[Requirement]
For this exercise, please find the lines in the entries that include the word "country" and copy them.

[Page layout parsing data]
┄┄┄┄┄┄

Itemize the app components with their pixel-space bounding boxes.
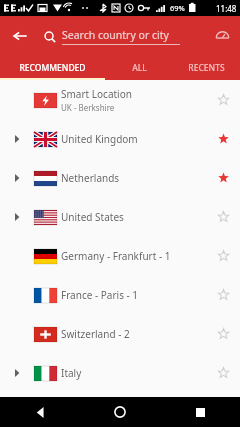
button[interactable]: Speed test bbox=[209, 23, 235, 49]
button[interactable]: Back bbox=[6, 22, 34, 50]
staticText: Search country or city bbox=[62, 28, 169, 42]
button[interactable]: Search country or city bbox=[44, 28, 200, 45]
button[interactable]: Add favourite bbox=[206, 236, 240, 275]
button[interactable]: ALL bbox=[105, 56, 173, 80]
button[interactable]: Recents bbox=[160, 397, 240, 427]
button[interactable]: Add favourite bbox=[206, 314, 240, 353]
button[interactable]: Netherlands bbox=[0, 158, 240, 197]
button[interactable]: Remove favourite bbox=[206, 119, 240, 158]
staticText: RECENTS bbox=[188, 62, 225, 74]
button[interactable]: Home bbox=[80, 397, 160, 427]
button[interactable]: Back bbox=[0, 397, 80, 427]
staticText: 11:48 bbox=[216, 3, 237, 14]
staticText: RECOMMENDED bbox=[19, 62, 86, 74]
button[interactable]: Remove favourite bbox=[206, 158, 240, 197]
staticText: Italy bbox=[61, 366, 82, 380]
staticText: Switzerland - 2 bbox=[61, 327, 130, 341]
button[interactable]: RECENTS bbox=[173, 56, 240, 80]
staticText: 69% bbox=[170, 3, 185, 13]
button[interactable]: Switzerland - 2 bbox=[0, 314, 240, 353]
button[interactable]: Add favourite bbox=[206, 197, 240, 236]
button[interactable]: United Kingdom bbox=[0, 119, 240, 158]
staticText: France - Paris - 1 bbox=[61, 288, 139, 302]
button[interactable]: United States bbox=[0, 197, 240, 236]
button[interactable]: RECOMMENDED bbox=[0, 56, 105, 80]
button[interactable]: Add favourite bbox=[206, 80, 240, 119]
staticText: Netherlands bbox=[61, 171, 120, 185]
staticText: Smart Location bbox=[61, 87, 132, 101]
staticText: ALL bbox=[132, 62, 147, 74]
button[interactable]: Add favourite bbox=[206, 275, 240, 314]
button[interactable]: Germany - Frankfurt - 1 bbox=[0, 236, 240, 275]
button[interactable]: France - Paris - 1 bbox=[0, 275, 240, 314]
staticText: United States bbox=[61, 210, 124, 224]
button[interactable]: Add favourite bbox=[206, 353, 240, 392]
button[interactable]: Italy bbox=[0, 353, 240, 392]
staticText: United Kingdom bbox=[61, 132, 138, 146]
staticText: Germany - Frankfurt - 1 bbox=[61, 249, 171, 263]
staticText: UK - Berkshire bbox=[61, 102, 115, 113]
button[interactable]: Smart Location bbox=[0, 80, 240, 119]
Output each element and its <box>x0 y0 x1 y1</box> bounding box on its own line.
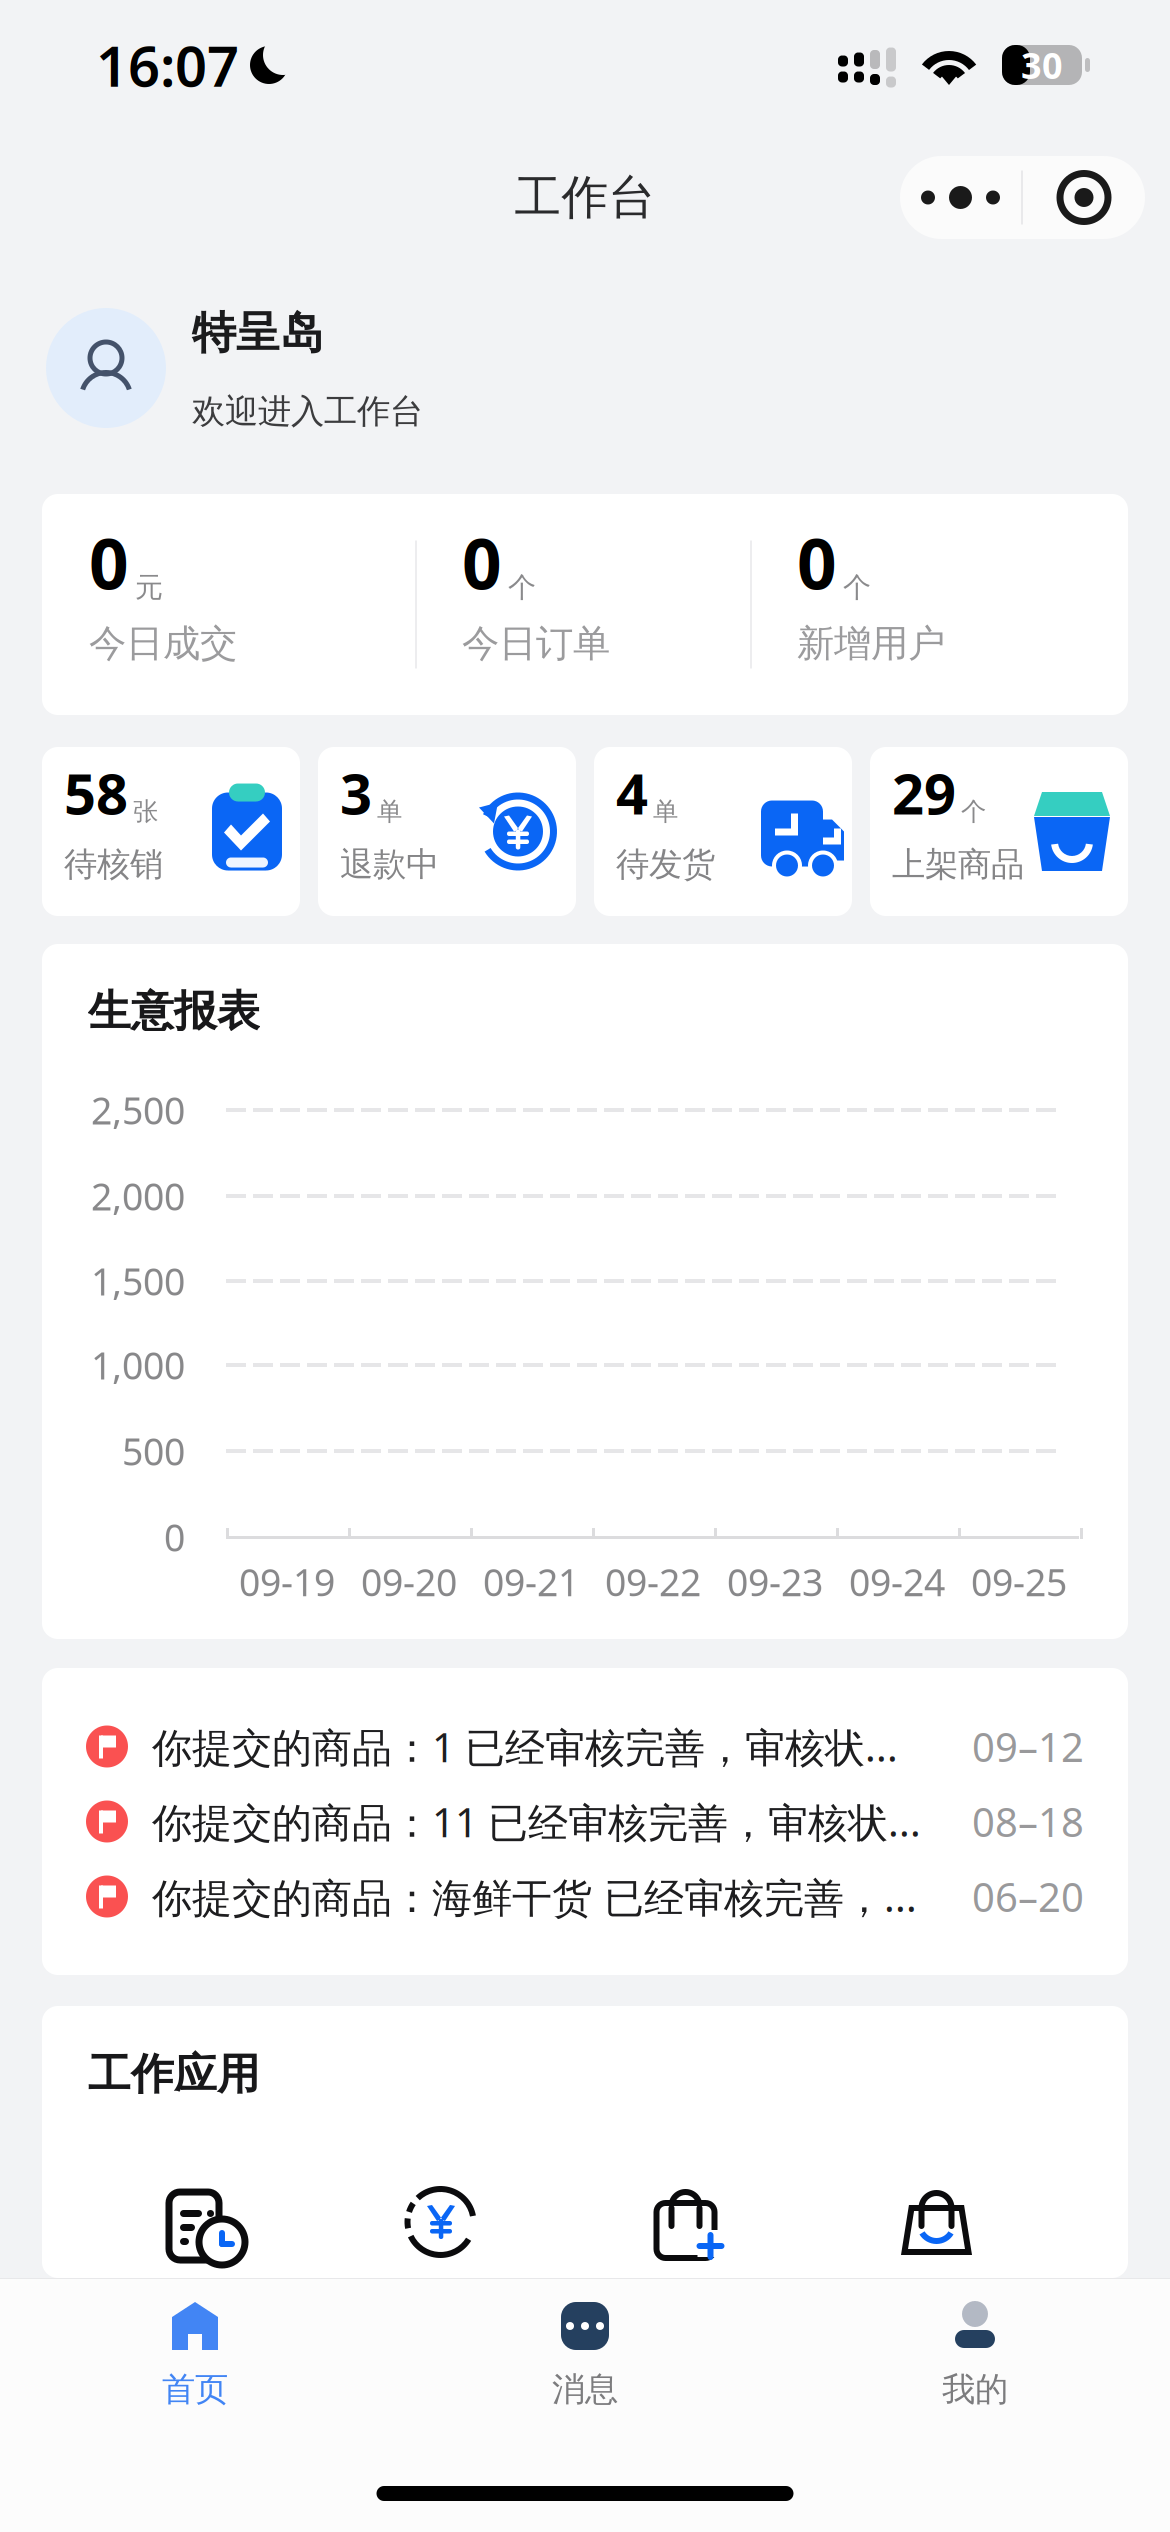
staticText: 上架商品 <box>892 844 1024 885</box>
staticText: 个 <box>843 570 871 605</box>
staticText: 08–18 <box>972 1795 1084 1848</box>
button[interactable]: 29 <box>870 747 1128 916</box>
staticText: 09-21 <box>483 1557 579 1607</box>
staticText: 09-20 <box>361 1557 457 1607</box>
staticText: 单 <box>653 796 678 827</box>
staticText: 待核销 <box>64 844 163 885</box>
staticText: 06–20 <box>972 1870 1084 1923</box>
button[interactable]: 0 <box>752 494 1128 715</box>
staticText: 工作应用 <box>88 2048 260 2100</box>
staticText: 元 <box>135 570 163 605</box>
staticText: 2,000 <box>91 1171 185 1221</box>
staticText: 欢迎进入工作台 <box>192 391 423 432</box>
staticText: 个 <box>508 570 536 605</box>
staticText: 16:07 <box>96 28 239 102</box>
staticText: 今日订单 <box>462 621 610 666</box>
staticText: 29 <box>892 756 956 830</box>
staticText: 你提交的商品：11 已经审核完善，审核状态… <box>152 1795 922 1848</box>
button[interactable]: 0 <box>42 494 415 715</box>
staticText: 0 <box>462 516 502 609</box>
staticText: 首页 <box>162 2369 228 2410</box>
button[interactable]: 首页 <box>0 2279 390 2532</box>
button[interactable]: 0 <box>417 494 750 715</box>
staticText: 单 <box>377 796 402 827</box>
staticText: 09-24 <box>849 1557 945 1607</box>
staticText: 09-23 <box>727 1557 823 1607</box>
staticText: 09–12 <box>972 1720 1084 1773</box>
button[interactable]: 消息 <box>390 2279 780 2532</box>
staticText: 退款中 <box>340 844 439 885</box>
button[interactable]: 添加商品 <box>565 2174 813 2270</box>
button[interactable]: 退款 <box>317 2174 565 2270</box>
staticText: 500 <box>122 1426 185 1476</box>
staticText: 0 <box>797 516 837 609</box>
staticText: 30 <box>1021 41 1063 89</box>
button[interactable]: 你提交的商品：11 已经审核完善，审核状态… <box>42 1784 1128 1859</box>
staticText: 09-25 <box>971 1557 1067 1607</box>
staticText: 你提交的商品：海鲜干货 已经审核完善，审… <box>152 1870 922 1923</box>
button[interactable]: 你提交的商品：1 已经审核完善，审核状态为… <box>42 1709 1128 1784</box>
staticText: 新增用户 <box>797 621 945 666</box>
staticText: 消息 <box>552 2369 618 2410</box>
staticText: 1,000 <box>91 1340 185 1390</box>
button[interactable]: Close mini program <box>1023 156 1145 239</box>
staticText: 你提交的商品：1 已经审核完善，审核状态为… <box>152 1720 922 1773</box>
staticText: 工作台 <box>514 169 656 226</box>
staticText: 4 <box>616 756 648 830</box>
button[interactable]: 58 <box>42 747 300 916</box>
button[interactable]: 你提交的商品：海鲜干货 已经审核完善，审… <box>42 1859 1128 1934</box>
staticText: 我的 <box>942 2369 1008 2410</box>
staticText: 生意报表 <box>88 985 260 1037</box>
staticText: 0 <box>89 516 129 609</box>
staticText: 待发货 <box>616 844 715 885</box>
button[interactable]: 订单记录 <box>69 2174 317 2270</box>
staticText: 特呈岛 <box>192 306 324 360</box>
staticText: 09-22 <box>605 1557 701 1607</box>
staticText: 09-19 <box>239 1557 335 1607</box>
button[interactable]: 商品管理 <box>813 2174 1061 2270</box>
staticText: 今日成交 <box>89 621 237 666</box>
staticText: 张 <box>133 796 158 827</box>
staticText: 0 <box>164 1512 185 1562</box>
staticText: 个 <box>961 796 986 827</box>
button[interactable]: 3 <box>318 747 576 916</box>
staticText: 58 <box>64 756 128 830</box>
staticText: 1,500 <box>91 1256 185 1306</box>
button[interactable]: More options <box>900 156 1021 239</box>
button[interactable]: 我的 <box>780 2279 1170 2532</box>
button[interactable]: 特呈岛 <box>0 308 1170 428</box>
button[interactable]: 4 <box>594 747 852 916</box>
staticText: 2,500 <box>91 1085 185 1135</box>
staticText: 3 <box>340 756 372 830</box>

┄┄┄┄┄┄

[Solved problem]
staticText: Search country or city bbox=[62, 28, 169, 42]
button[interactable]: Search country or city bbox=[44, 28, 200, 45]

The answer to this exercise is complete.